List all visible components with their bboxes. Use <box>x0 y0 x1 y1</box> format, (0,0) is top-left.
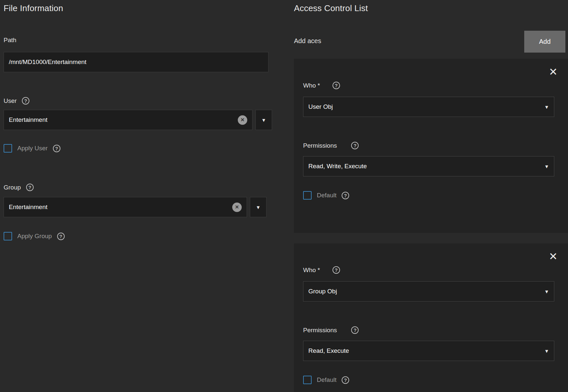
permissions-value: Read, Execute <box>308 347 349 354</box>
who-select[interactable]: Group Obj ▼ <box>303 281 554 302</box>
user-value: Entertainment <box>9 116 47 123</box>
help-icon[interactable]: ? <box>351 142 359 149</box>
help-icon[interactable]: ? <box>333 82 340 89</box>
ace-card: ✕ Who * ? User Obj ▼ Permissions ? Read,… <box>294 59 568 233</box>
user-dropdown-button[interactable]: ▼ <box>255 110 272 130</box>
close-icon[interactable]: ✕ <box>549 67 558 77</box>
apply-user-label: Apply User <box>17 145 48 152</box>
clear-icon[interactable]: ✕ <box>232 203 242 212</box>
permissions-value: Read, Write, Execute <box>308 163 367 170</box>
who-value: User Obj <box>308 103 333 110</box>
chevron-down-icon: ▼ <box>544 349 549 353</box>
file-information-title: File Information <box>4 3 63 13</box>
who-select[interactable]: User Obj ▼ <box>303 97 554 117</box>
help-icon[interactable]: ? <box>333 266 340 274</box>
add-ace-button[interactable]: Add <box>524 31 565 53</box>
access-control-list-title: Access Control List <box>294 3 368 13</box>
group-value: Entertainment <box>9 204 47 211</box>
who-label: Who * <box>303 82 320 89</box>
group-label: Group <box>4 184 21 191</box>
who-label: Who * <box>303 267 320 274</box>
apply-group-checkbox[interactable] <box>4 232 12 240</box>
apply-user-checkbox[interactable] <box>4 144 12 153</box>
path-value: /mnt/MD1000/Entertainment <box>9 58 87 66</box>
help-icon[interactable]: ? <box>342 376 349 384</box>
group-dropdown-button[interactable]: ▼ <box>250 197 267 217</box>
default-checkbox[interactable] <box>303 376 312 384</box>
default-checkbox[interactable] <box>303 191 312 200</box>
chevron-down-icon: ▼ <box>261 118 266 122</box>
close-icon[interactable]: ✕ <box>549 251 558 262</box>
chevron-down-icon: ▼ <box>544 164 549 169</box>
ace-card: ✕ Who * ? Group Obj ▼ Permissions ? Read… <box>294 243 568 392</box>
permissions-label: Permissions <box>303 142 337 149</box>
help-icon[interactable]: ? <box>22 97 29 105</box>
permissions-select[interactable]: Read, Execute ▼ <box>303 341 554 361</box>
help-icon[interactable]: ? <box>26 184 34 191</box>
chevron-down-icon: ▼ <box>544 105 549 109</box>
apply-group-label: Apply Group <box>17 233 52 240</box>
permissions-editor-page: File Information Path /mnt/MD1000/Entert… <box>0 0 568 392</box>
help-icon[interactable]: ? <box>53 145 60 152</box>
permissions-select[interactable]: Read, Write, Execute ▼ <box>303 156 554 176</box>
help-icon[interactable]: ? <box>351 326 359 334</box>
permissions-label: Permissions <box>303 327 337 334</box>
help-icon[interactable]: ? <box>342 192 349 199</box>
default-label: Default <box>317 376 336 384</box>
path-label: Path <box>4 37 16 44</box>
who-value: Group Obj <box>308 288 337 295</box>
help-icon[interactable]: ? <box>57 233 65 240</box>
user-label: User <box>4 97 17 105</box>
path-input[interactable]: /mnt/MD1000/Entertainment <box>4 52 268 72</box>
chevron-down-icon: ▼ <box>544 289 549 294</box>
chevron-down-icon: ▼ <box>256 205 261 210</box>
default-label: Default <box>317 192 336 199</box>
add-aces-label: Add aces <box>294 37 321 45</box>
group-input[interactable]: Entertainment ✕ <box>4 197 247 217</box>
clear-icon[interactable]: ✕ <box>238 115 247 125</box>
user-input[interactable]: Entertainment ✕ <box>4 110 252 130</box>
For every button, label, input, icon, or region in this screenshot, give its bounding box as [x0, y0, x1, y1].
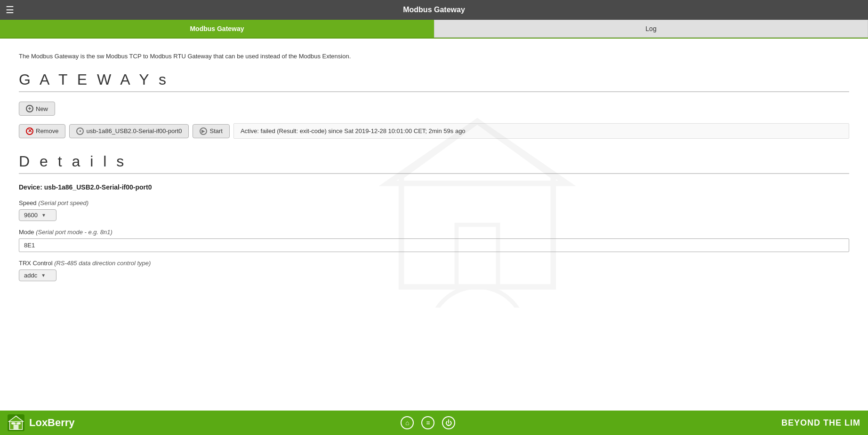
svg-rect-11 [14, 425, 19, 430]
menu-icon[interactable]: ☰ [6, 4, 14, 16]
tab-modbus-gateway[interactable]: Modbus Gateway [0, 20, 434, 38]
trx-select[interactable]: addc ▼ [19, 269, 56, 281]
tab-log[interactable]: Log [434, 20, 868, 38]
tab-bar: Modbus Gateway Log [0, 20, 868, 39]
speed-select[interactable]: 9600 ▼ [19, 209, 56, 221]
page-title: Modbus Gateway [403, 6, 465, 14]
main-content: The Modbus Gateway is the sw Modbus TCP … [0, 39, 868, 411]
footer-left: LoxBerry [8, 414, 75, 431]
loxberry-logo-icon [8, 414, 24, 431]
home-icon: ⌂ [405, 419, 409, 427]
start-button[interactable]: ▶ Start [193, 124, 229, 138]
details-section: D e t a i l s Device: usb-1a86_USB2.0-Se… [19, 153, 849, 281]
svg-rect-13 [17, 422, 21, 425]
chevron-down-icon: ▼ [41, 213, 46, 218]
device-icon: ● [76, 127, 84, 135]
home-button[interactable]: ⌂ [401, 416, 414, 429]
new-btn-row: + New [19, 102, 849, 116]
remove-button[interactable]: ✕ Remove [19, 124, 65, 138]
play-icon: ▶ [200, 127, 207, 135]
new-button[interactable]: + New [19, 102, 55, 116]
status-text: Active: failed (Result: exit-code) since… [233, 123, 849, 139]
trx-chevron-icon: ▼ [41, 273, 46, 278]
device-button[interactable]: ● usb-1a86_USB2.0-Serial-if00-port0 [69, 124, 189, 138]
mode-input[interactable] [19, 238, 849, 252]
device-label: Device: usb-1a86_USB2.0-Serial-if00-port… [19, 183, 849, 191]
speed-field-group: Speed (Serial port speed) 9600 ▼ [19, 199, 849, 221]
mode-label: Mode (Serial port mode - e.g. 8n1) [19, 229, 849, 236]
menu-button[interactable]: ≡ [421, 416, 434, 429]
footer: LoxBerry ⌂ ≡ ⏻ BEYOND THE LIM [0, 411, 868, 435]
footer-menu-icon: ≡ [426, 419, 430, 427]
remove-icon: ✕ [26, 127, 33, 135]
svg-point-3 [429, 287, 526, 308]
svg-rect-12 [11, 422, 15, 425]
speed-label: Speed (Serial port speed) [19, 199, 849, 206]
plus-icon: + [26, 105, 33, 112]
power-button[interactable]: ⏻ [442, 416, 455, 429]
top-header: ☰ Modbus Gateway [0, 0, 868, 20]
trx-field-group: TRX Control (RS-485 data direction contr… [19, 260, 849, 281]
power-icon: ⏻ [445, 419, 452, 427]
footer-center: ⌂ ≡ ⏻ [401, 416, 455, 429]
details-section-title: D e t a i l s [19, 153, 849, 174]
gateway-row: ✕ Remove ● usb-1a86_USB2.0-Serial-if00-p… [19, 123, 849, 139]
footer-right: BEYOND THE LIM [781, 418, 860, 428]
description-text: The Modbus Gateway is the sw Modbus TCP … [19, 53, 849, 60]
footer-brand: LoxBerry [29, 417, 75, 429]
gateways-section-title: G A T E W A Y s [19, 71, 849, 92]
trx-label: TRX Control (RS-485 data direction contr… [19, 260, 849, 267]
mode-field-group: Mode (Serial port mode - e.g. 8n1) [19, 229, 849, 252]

- **PROBLEM DESCRIPTION**: Lines holding the word "section" in the entries above are the ones to pull out. Copy them all.

- **WRITTEN SOLUTION**:
details-section: D e t a i l s Device: usb-1a86_USB2.0-Se… [19, 153, 849, 281]
details-section-title: D e t a i l s [19, 153, 849, 174]
gateways-section-title: G A T E W A Y s [19, 71, 849, 92]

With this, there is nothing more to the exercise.